3. What is a professional challenge you have faced related to your deafness? How have you mitigated this challenge?
As my hearing loss is progressive, the challenges are constantly evolving, and it is difficult to distinguish between professional challenges and general life challenges. Following meetings, lectures, and seminars has become increasingly difficult over the years, to the extent that I feel like I benefitted from, rather than suffered through, the pandemic lockdown with the move onto online meetings, with captions. One specific challenge that comes to mind is when I realised that I couldn’t hear the fire alarm while working in a particular lab (noble gas labs use a lot of pumps and compressors, so they are quite noisy). My supervisor at the time set up an elaborate plan, that meant I wasn’t allowed in the lab outside normal working hours (yay! – no late nights!), and I would always have a building buddy who would stop by the lab if the fire alarm went off. It was a nice idea, but within a couple of months, everyone who was supposed to be supporting the plan forgot about it, including the supervisor who then scheduled me on evening shifts in the lab. I ended up just leaving the door open when I was alone in the building. To any lab owners reading this – please have your institutions install flashing lights as part of the fire alarm – it is far more accessible!
4. What is an example of accommodation that you either use or would like to use in your current job?
It is more of an accessory than an accommodation, but I don’t know how I would survive without my Roger Pen / Roger On (or some other device that lets my hearing aids work like headphones – see post on FM systems).
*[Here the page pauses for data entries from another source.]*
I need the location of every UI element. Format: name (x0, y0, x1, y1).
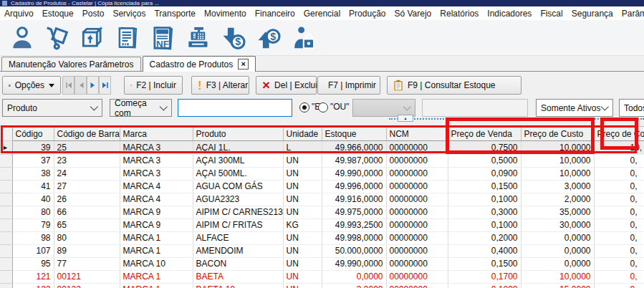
menu-item[interactable]: Financeiro (251, 9, 299, 19)
consult-stock-label: F9 | Consultar Estoque (408, 80, 496, 90)
column-header[interactable]: Preço de Custo (521, 127, 594, 141)
radio-or-label: "OU" (330, 102, 350, 112)
cell-produto: AIPIM C/ CARNES2131 (193, 206, 283, 219)
menu-item[interactable]: Arquivo (0, 9, 38, 19)
search-input[interactable] (178, 99, 292, 117)
scope-filter-value: Todos (624, 103, 644, 113)
menu-item[interactable]: Indicadores (483, 9, 536, 19)
document-tab-bar: Manutenção Valores Parâmetros Cadastro d… (0, 56, 644, 72)
filter-operator-select[interactable]: Começa com (110, 99, 172, 117)
nav-first-button[interactable] (62, 76, 75, 95)
table-row[interactable]: 38 24 MARCA 3 AÇAI 500ML. UN 49.990,0000… (0, 168, 644, 181)
radio-or[interactable] (318, 102, 328, 112)
cell-produto: AÇAI 500ML. (193, 168, 283, 181)
collapse-panel-button[interactable] (398, 115, 413, 122)
cell-marca: MARCA 4 (120, 193, 193, 206)
package-icon[interactable] (75, 21, 110, 54)
radio-and[interactable] (299, 102, 309, 112)
nav-previous-button[interactable] (75, 76, 87, 95)
cell-preco-de-custo: 0,0000 (521, 232, 594, 245)
cell-preco-de-compra: 0, (594, 232, 644, 245)
delete-button[interactable]: Del | Excluir (256, 76, 317, 95)
user-icon[interactable] (4, 21, 39, 54)
menu-item[interactable]: Movimento (200, 9, 251, 19)
menu-item[interactable]: Parâmetros (617, 9, 644, 19)
column-header[interactable]: Código (12, 127, 54, 141)
table-row[interactable]: 39 25 MARCA 3 AÇAI 1L. L 49.966,0000 000… (0, 141, 644, 155)
menu-item[interactable]: Fiscal (536, 9, 567, 19)
menu-item[interactable]: Só Varejo (390, 9, 436, 19)
cell-preco-de-custo: 15,0000 (521, 284, 594, 288)
cash-register-icon[interactable] (180, 21, 215, 54)
column-header[interactable]: Unidade (283, 127, 322, 141)
consult-stock-button[interactable]: F9 | Consultar Estoque (387, 76, 522, 95)
print-button[interactable]: F7 | Imprimir (317, 76, 380, 95)
table-row[interactable]: 122 00122 MARCA 1 BAETA 10 UN -3,0000 00… (0, 284, 644, 288)
cell-estoque: 0,0000 (322, 271, 386, 284)
tab-cadastro-de-produtos[interactable]: Cadastro de Produtos × (143, 56, 256, 72)
cell-marca: MARCA 3 (120, 168, 193, 181)
cell-codigo-de-barras: 89 (54, 245, 120, 258)
money-out-icon[interactable]: $ (250, 21, 285, 54)
cell-marca: MARCA 3 (120, 155, 193, 168)
table-row[interactable]: 121 00121 MARCA 1 BAETA UN 0,0000 000000… (0, 271, 644, 284)
column-header[interactable]: Preço de Comp (594, 127, 644, 141)
options-button[interactable]: Opções (2, 76, 61, 95)
scope-filter-select[interactable]: Todos (619, 99, 644, 117)
column-header[interactable]: Preço de Venda (448, 127, 521, 141)
menu-item[interactable]: Segurança (567, 9, 617, 19)
invoice-icon[interactable] (110, 21, 145, 54)
cell-codigo-de-barras: 00122 (54, 284, 120, 288)
tab-close-icon[interactable]: × (238, 59, 249, 69)
products-grid: Código Código de Barras Marca Produto Un… (0, 126, 644, 288)
cell-marca: MARCA 9 (120, 206, 193, 219)
filter-operator-value: Começa com (115, 98, 161, 118)
cell-ncm: 00000000 (386, 284, 448, 288)
menu-item[interactable]: Gerencial (299, 9, 345, 19)
alter-button[interactable]: F3 | Alterar (191, 76, 249, 95)
menu-item[interactable]: Transporte (150, 9, 200, 19)
menu-bar: Arquivo Estoque Posto Serviços Transport… (0, 6, 644, 21)
column-header[interactable]: Estoque (322, 127, 386, 141)
menu-item[interactable]: Estoque (38, 9, 78, 19)
nav-next-button[interactable] (87, 76, 99, 95)
tab-manutencao-valores-parametros[interactable]: Manutenção Valores Parâmetros (1, 57, 141, 71)
cell-codigo: 121 (12, 271, 54, 284)
status-filter-value: Somente Ativos (541, 103, 600, 113)
table-row[interactable]: 40 26 MARCA 4 AGUA2323 UN 49.916,0000 00… (0, 193, 644, 206)
column-header[interactable]: Código de Barras (54, 127, 120, 141)
nf-invoice-icon[interactable]: NF (145, 21, 180, 54)
cell-codigo-de-barras: 00121 (54, 271, 120, 284)
row-marker (0, 141, 12, 155)
row-marker (0, 245, 12, 258)
column-header[interactable]: Marca (120, 127, 193, 141)
menu-item[interactable]: Serviços (108, 9, 150, 19)
cell-ncm: 00000000 (386, 232, 448, 245)
money-in-icon[interactable]: $ (215, 21, 250, 54)
column-header[interactable]: Produto (193, 127, 283, 141)
column-header[interactable]: NCM (386, 127, 448, 141)
print-label: F7 | Imprimir (328, 80, 376, 90)
cell-codigo-de-barras: 23 (54, 155, 120, 168)
nav-last-button[interactable] (99, 76, 111, 95)
table-row[interactable]: 41 27 MARCA 4 AGUA COM GÁS UN 49.996,000… (0, 181, 644, 193)
menu-item[interactable]: Relatórios (436, 9, 483, 19)
include-button[interactable]: F2 | Incluir (124, 76, 183, 95)
menu-item[interactable]: Posto (78, 9, 109, 19)
table-row[interactable]: 98 80 MARCA 1 ALFACE UN 49.998,0000 0000… (0, 232, 644, 245)
cell-preco-de-compra: 0, (594, 206, 644, 219)
table-row[interactable]: 107 89 MARCA 1 AMENDOIM UN 50.000,0000 0… (0, 245, 644, 258)
user-lock-icon[interactable] (285, 21, 320, 54)
cell-codigo: 40 (12, 193, 54, 206)
status-filter-select[interactable]: Somente Ativos (536, 99, 613, 117)
table-row[interactable]: 79 65 MARCA 9 AIPIM C/ FRITAS KG 49.993,… (0, 219, 644, 232)
cell-codigo: 41 (12, 181, 54, 193)
table-row[interactable]: 37 23 MARCA 3 AÇAI 300ML UN 49.987,0000 … (0, 155, 644, 168)
cell-preco-de-venda: 0,4000 (448, 245, 521, 258)
cell-estoque: 49.975,0000 (322, 206, 386, 219)
filter-field-select[interactable]: Produto (2, 99, 102, 117)
table-row[interactable]: 80 66 MARCA 9 AIPIM C/ CARNES2131 UN 49.… (0, 206, 644, 219)
table-row[interactable]: 95 77 MARCA 10 BACON UN 49.990,0000 0000… (0, 258, 644, 271)
menu-item[interactable]: Produção (345, 9, 390, 19)
hand-truck-icon[interactable] (39, 21, 75, 54)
At the moment, most meetings I have are on video call, so my Roger Pen is attached to my computer and streams audio directly to my hearing aids. It is also great if I can get presenters to speak into or wear it during meetings, lectures etc.
5. What advice would you give your former self?*
Don’t hide your fire!
I think becoming more and more deaf has increased my ability to advocate for myself, mostly out of necessity. And that seems to have improved my capacity to speak up in general and share my opinion more often.
6. Any funny stories you want to share? For example: hearing aid batteries going dead at inopportune times, mis-hearing – hearing gaffes, dating with deafness
Remember that notorious-for-mumbling friend I mentioned in the first section? I remember a phone call with them – I think it was shortly before my hearing loss was diagnosed – they were talking about going on holiday and I was really confused because it sounded like they were going on holiday to Frog. We spent what felt like ages trying to establish what the place was. “Frog” evolved into “Frarg” which made even less sense, before I eventually managed to parse “Prague”. More than 15 years later, it is still an in-joke and we occasionally just shout “FRARG!” at each other.